INSTRUCTIONS TO FOLLOW:
Please filter the data down to the lines that include the word "What" and copy them.

BEGIN SUPPLIED DATA

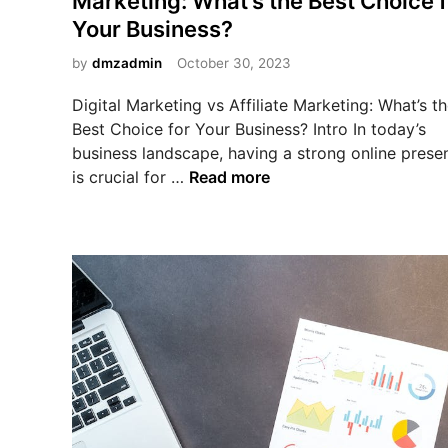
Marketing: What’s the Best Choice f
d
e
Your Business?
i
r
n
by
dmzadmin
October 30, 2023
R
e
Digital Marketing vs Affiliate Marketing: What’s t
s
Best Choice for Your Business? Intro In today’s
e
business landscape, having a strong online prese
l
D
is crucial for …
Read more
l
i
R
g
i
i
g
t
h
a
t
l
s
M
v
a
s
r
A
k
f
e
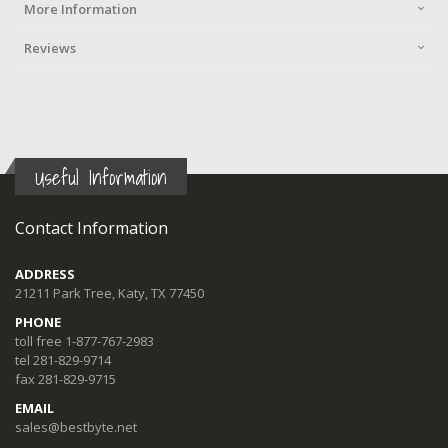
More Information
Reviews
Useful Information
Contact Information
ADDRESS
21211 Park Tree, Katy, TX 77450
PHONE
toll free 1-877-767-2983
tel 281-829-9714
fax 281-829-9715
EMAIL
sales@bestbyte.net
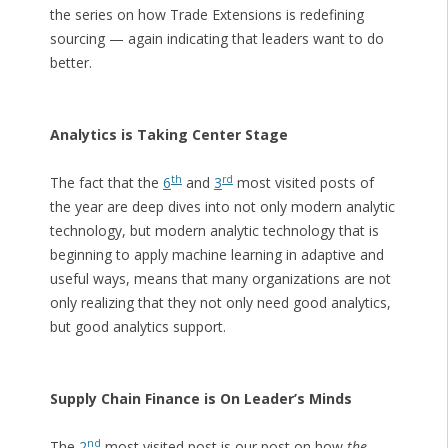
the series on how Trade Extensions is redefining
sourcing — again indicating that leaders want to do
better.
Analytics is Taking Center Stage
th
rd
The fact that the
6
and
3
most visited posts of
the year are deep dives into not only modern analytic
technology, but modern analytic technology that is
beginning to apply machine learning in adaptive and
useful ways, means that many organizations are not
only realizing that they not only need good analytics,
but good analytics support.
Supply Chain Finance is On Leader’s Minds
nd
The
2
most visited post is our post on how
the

END SUPPLIED DATA
BEGIN SUPPLIED DATA

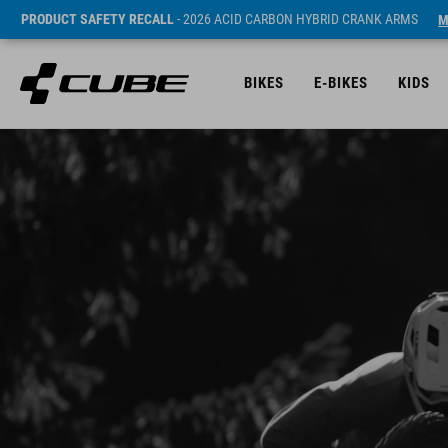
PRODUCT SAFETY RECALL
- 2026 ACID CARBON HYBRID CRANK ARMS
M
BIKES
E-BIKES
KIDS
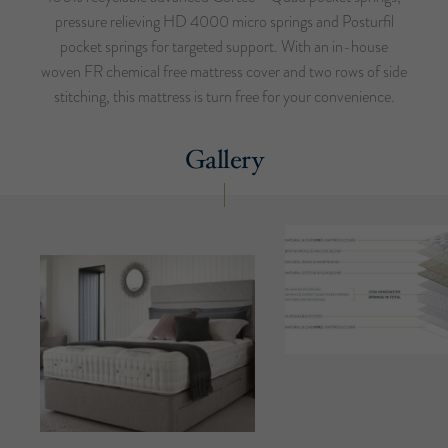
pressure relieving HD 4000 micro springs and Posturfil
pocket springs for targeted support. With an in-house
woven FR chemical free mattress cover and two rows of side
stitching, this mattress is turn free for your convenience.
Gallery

END SUPPLIED DATA

ANSWER BELOW:
Marketing: What’s the Best Choice f
Digital Marketing vs Affiliate Marketing: What’s t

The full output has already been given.